> **Task details**
Lift every line from the entries that includes the word "Forgot".

> **Given entries**
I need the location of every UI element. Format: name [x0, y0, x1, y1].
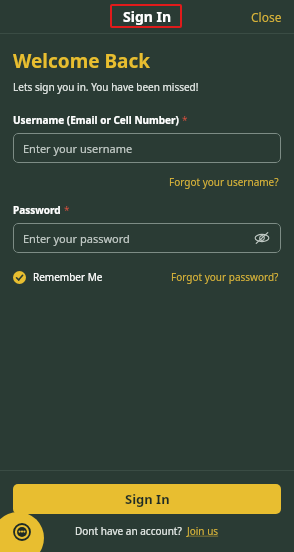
staticText: Remember Me — [33, 270, 103, 284]
button[interactable]: Support chat — [0, 512, 44, 552]
button[interactable]: Enter your password — [13, 223, 281, 253]
staticText: Sign In — [125, 490, 170, 508]
staticText: Forgot your password? — [171, 270, 279, 284]
staticText: Lets sign you in. You have been missed! — [13, 80, 199, 94]
button[interactable]: Enter your username — [13, 133, 281, 163]
staticText: Forgot your username? — [169, 175, 279, 189]
staticText: * — [182, 113, 188, 127]
staticText: Password — [13, 203, 61, 217]
staticText: Join us — [187, 524, 219, 538]
button[interactable]: Join us — [187, 524, 219, 538]
staticText: Sign In — [123, 7, 172, 26]
button[interactable]: Toggle password visibility — [253, 229, 271, 247]
button[interactable]: Sign In — [13, 484, 281, 514]
button[interactable]: Remember Me — [13, 267, 103, 287]
staticText: Close — [251, 9, 282, 25]
staticText: Dont have an account? — [75, 524, 182, 538]
staticText: Username (Email or Cell Number) — [13, 113, 179, 127]
staticText: Enter your password — [23, 231, 130, 246]
button[interactable]: Sign In — [115, 3, 180, 30]
staticText: Welcome Back — [13, 48, 151, 74]
staticText: Enter your username — [23, 141, 133, 156]
button[interactable]: Forgot your password? — [169, 268, 281, 286]
button[interactable]: Close — [239, 3, 294, 31]
staticText: * — [64, 203, 70, 217]
button[interactable]: Forgot your username? — [167, 173, 281, 191]
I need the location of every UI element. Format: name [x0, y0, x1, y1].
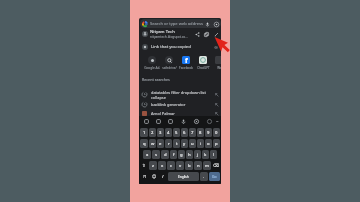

> **Response to this task**
staticText: Forgot your password? — [171, 270, 279, 284]
staticText: Forgot your username? — [169, 175, 279, 189]
button[interactable]: Forgot your password? — [169, 268, 281, 286]
button[interactable]: Forgot your username? — [167, 173, 281, 191]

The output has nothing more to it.